An exact copy of all the data is the required output.
- Opening Delimiter -
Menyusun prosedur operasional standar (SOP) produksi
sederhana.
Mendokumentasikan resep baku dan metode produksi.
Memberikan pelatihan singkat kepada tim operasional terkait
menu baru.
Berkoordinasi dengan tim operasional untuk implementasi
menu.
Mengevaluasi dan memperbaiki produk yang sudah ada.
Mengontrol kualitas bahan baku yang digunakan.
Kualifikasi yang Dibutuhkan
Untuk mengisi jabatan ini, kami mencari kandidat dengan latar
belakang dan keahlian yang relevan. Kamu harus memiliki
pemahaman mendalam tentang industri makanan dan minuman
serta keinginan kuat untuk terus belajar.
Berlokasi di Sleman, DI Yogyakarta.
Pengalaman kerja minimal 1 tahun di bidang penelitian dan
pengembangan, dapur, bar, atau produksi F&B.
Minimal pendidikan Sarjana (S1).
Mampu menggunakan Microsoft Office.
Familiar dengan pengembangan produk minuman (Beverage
- Closing Delimiter -
Output of the task:
Menyusun prosedur operasional standar (SOP) produksi
sederhana.
Mendokumentasikan resep baku dan metode produksi.
Memberikan pelatihan singkat kepada tim operasional terkait
menu baru.
Berkoordinasi dengan tim operasional untuk implementasi
menu.
Mengevaluasi dan memperbaiki produk yang sudah ada.
Mengontrol kualitas bahan baku yang digunakan.
Kualifikasi yang Dibutuhkan
Untuk mengisi jabatan ini, kami mencari kandidat dengan latar
belakang dan keahlian yang relevan. Kamu harus memiliki
pemahaman mendalam tentang industri makanan dan minuman
serta keinginan kuat untuk terus belajar.
Berlokasi di Sleman, DI Yogyakarta.
Pengalaman kerja minimal 1 tahun di bidang penelitian dan
pengembangan, dapur, bar, atau produksi F&B.
Minimal pendidikan Sarjana (S1).
Mampu menggunakan Microsoft Office.
Familiar dengan pengembangan produk minuman (Beverage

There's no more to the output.